The elasticsearch standard config uses half the system memory as heap. This is too much for our configuration and so the ram usage on both staging and production is limited. Currently the servers are configured to use 4GB minimum and 8GB maximum. This configuration is stored in "/etc/elasticsearch/jvm.options.d/jvm.options". The configuration was done according to this advanced configuration guide to set JVM heap.

Upgrading Elasticsearch

Upgrading the elasticsearch clusters can be done with a full cluster restart upgrade. Checking the version can be done (on the server) with curl -X GET "http://localhost:9200"

Nginx Server

The Nginx server forwards every search query to the Elasticsearch server (Nginx is the reverse proxy for Elasticsearch). The reason for this is that the Elasticsearch server must not be accessed from the outside via its REST interface. If this would be possible anyone could delete indices, documents, snapshots and so on.

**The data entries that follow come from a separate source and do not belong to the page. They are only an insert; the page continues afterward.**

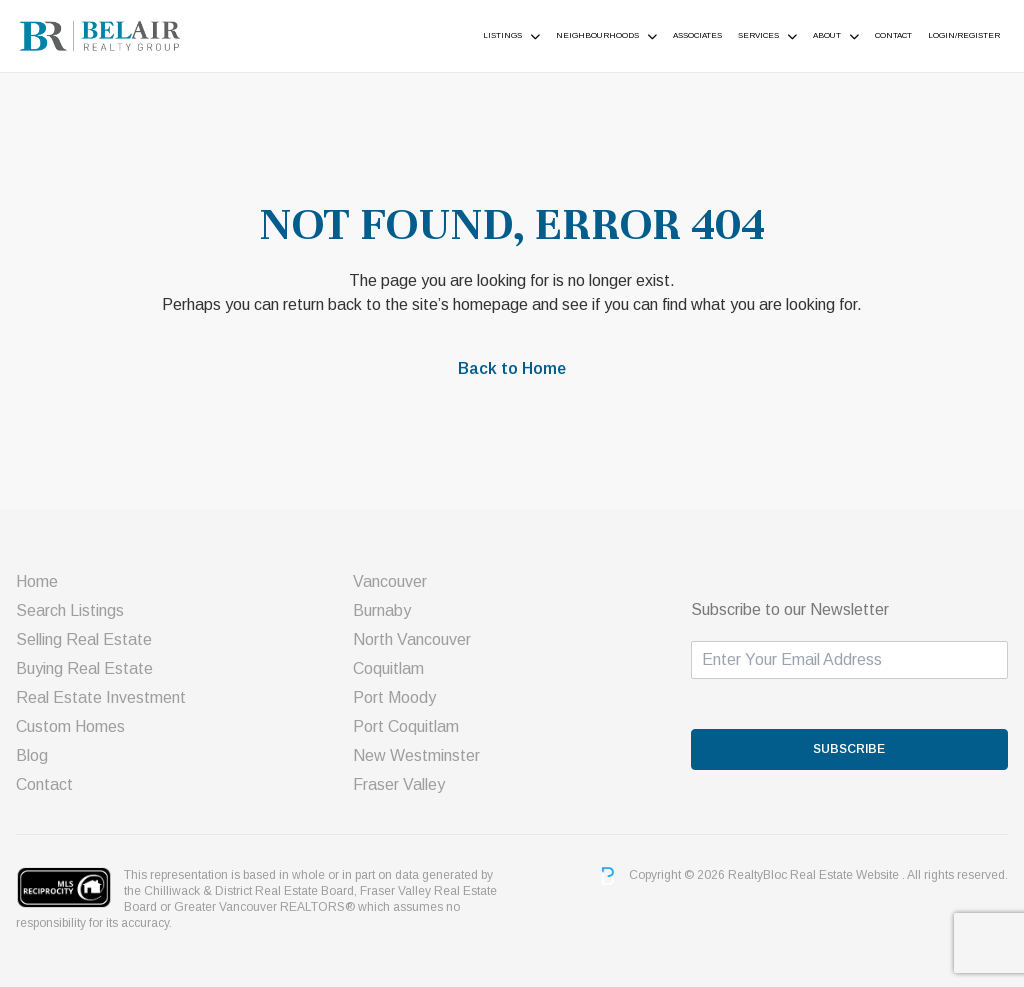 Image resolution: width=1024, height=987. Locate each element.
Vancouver (390, 581)
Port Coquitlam (406, 726)
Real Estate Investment (101, 697)
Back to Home (512, 368)
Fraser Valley (399, 784)
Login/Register (964, 35)
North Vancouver (412, 639)
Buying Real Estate (84, 668)
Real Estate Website (846, 875)
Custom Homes (70, 726)
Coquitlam (388, 668)
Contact (893, 35)
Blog (32, 755)
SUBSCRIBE (849, 749)
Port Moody (394, 697)
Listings (502, 35)
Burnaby (382, 610)
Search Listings (70, 610)
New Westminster (416, 755)
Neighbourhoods (597, 35)
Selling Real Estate (84, 639)
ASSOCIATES (697, 35)
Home (37, 581)
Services (758, 35)
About (827, 35) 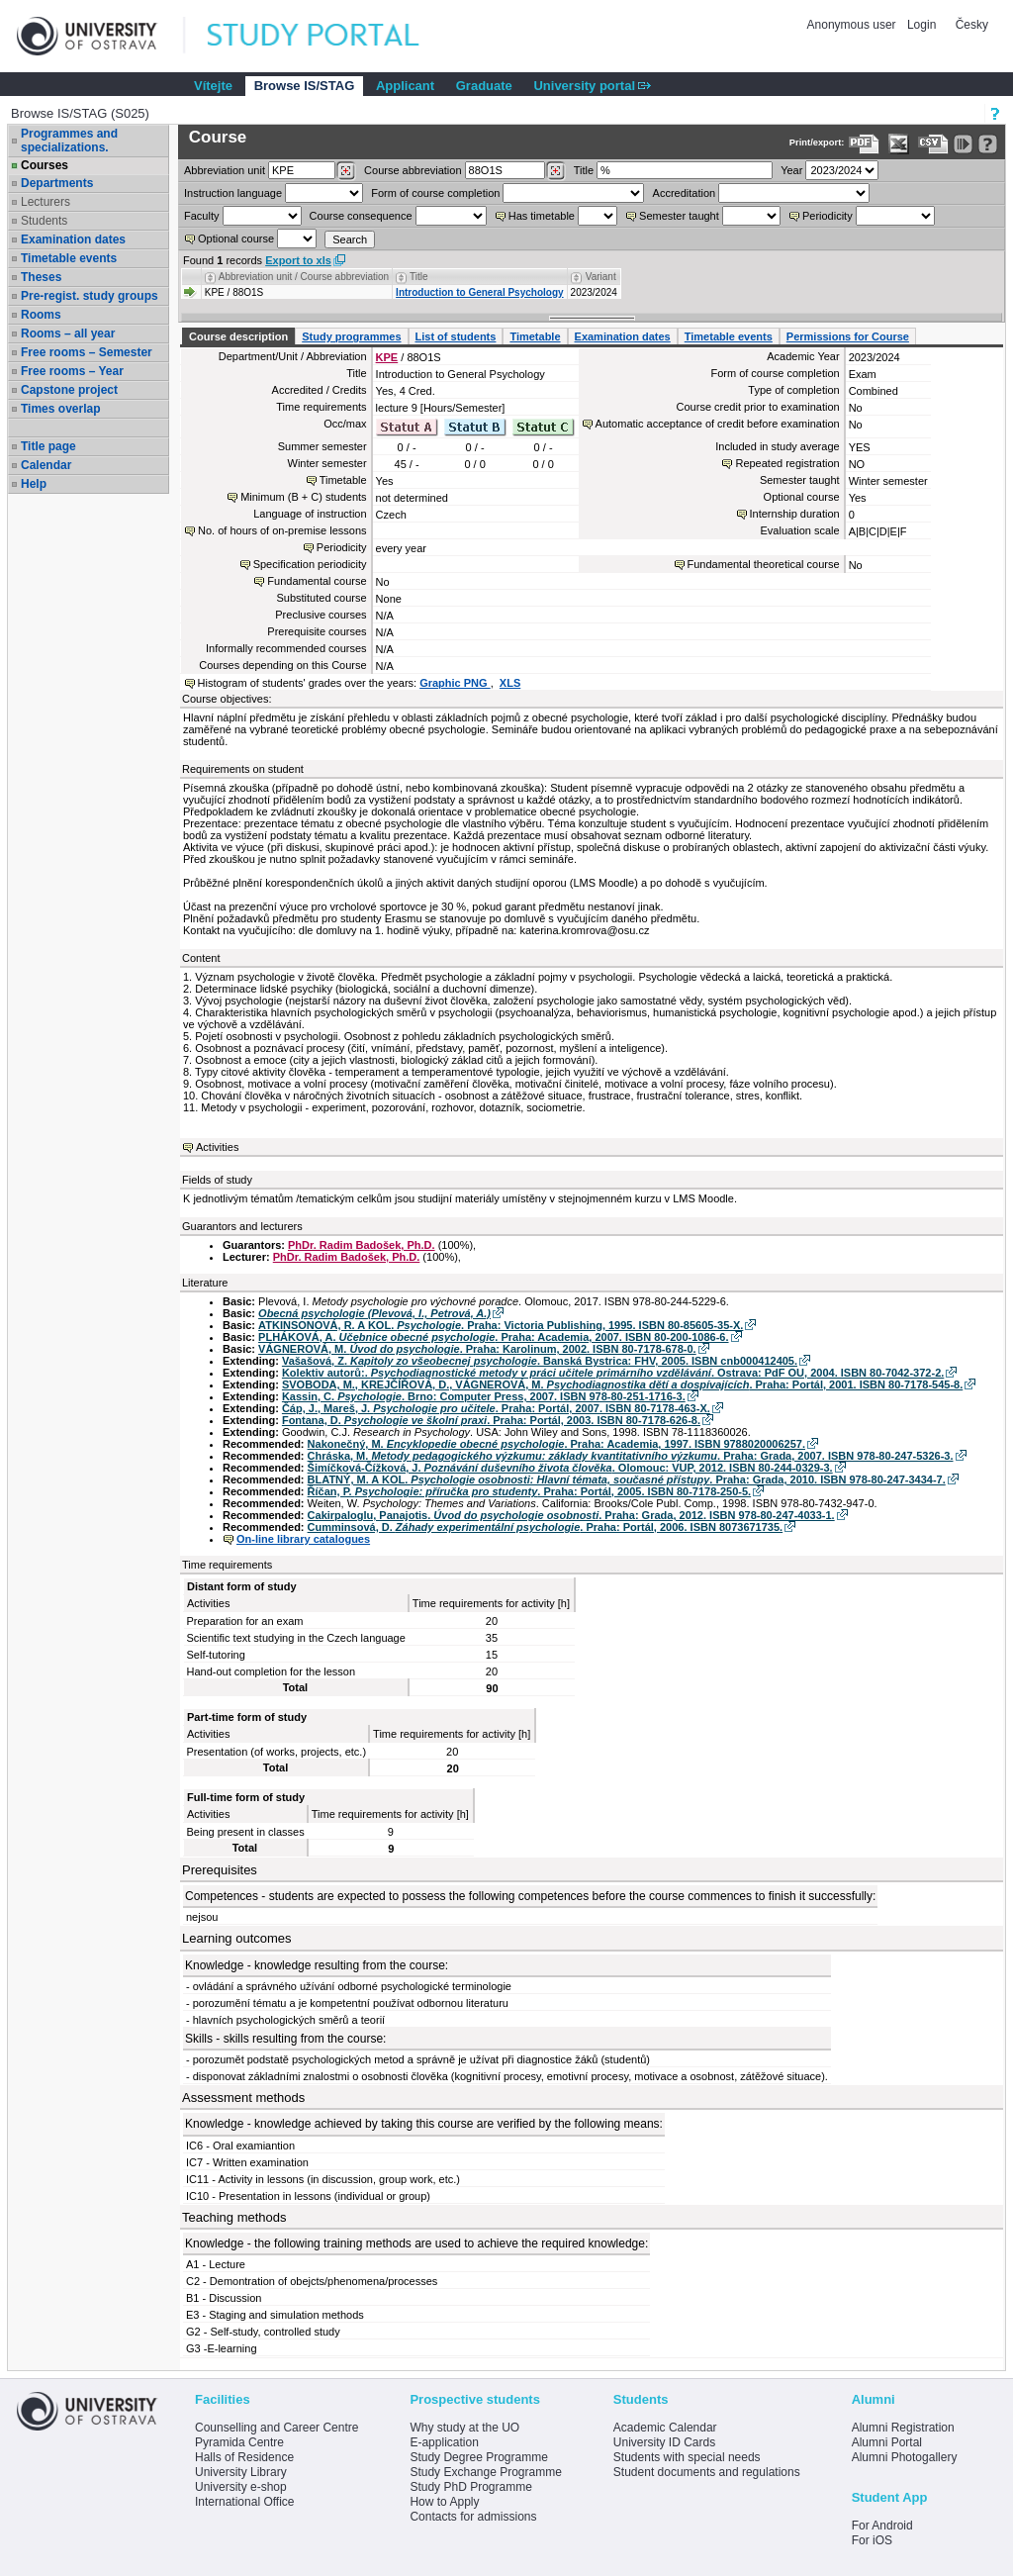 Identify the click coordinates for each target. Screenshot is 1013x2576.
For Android (882, 2525)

The configuration for this can be found in /etc/nginx/sites-enabled/default

With the new multilanguage feature the endpoints have changed and are not the same as in the picture above but the concept stays the same.

ETL process installation

Execution requirements

The scripts which extract data from wikidata for the openartbrowser are using the programming language Python. To execute them following programs are required:

Installation on ubuntu (with apt):

  • First add Personal Package Archives (PPA) for nodejs with curl
  • Install nodejs with apt-get
    • sudo apt-get install nodejs

The versions are recommendations older versions may work.

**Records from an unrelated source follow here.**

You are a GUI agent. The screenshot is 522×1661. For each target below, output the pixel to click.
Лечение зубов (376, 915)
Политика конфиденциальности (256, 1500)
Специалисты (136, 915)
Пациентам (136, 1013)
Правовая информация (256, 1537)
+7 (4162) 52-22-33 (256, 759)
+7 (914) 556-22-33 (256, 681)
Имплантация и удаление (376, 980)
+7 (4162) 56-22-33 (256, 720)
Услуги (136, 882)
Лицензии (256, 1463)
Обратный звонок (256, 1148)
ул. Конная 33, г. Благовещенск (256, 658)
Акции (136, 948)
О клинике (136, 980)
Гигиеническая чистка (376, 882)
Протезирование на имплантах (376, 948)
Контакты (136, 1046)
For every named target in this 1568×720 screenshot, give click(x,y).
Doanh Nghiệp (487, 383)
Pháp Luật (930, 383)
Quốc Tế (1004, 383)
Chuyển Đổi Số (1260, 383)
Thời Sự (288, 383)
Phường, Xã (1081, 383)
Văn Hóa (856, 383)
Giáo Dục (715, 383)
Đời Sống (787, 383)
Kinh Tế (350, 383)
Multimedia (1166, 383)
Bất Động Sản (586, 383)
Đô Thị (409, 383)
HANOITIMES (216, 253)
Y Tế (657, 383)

When python is installed the dependencies for the openartbrowser code can be installed.

In order to install the dependencies run the install_etl.sh script.

./install_etl.sh

or on Windows

./install_etl.bat

Python requirements

To install all required python packages execute the following command in the script directory. If you run install_etl.sh this will be performed within the script.

pip3 install -r requirements.txt

Configure data extraction

Pywikibot configuration

To be able to execute the art_ontology_crawler.py script you first have to configure the pywikibot installation. In the repository a /openartbrowser/etl/user-config.py is provided which configures the user of the pywikibot. It is necessary that this file exists in order to run the script. The script will always use the user-config.py from the directory in which you executed the art_ontology_crawler.py script. So always execute this script from the /etl directory.

python3 data_extraction/art_ontology_crawler.py

There are several options how to configure the pywikibot: https://www.mediawiki.org/wiki/Manual:Pywikibot/user-config.py#Location .

If you want to use pywikibot with an MediaWiki account you can follow the tutorial from wikidata on the following link: https://www.wikidata.org/wiki/Wikidata:Pywikibot_-_Python_3_Tutorial/Setting_up_Shop .

Set environment variables for importing python modules

The python scripts reference own modules to avoid code duplication. It is necessary to set environment variables that this procedure works. On Unix based systems the PYTHONPATH variable has to be set to the openartbrowser/etl directory on your opened shell session.

export PYTHONPATH="${PYTHONPATH}:openartbrowser/etl"

The Unix environment variables are dependend on the shell you use so you have to look that up if the above doesn't work for you. In the openartbrowser/etl/scripts/install_etl.sh are examples on how to set the environment variable up for the bash shell.

You may also set the PYWIKIBOT_DIR variable to the openartbrowser/etl directory to be able to execute the script from another directory than openartbrowser/etl, but this is optional and not used on the server anyways.

On Windows the system environment variable (not user variable) can be set via the GUI or via the terminal like this

setx PYTHONPATH "%PYTHONPATH%;%CD%" /M

Also the PYWIKIBOT_DIR variable can be set but this is optional.

setx PYWIKIBOT_DIR "%CD%" /M

If above doesn't work for you please use the GUI for it.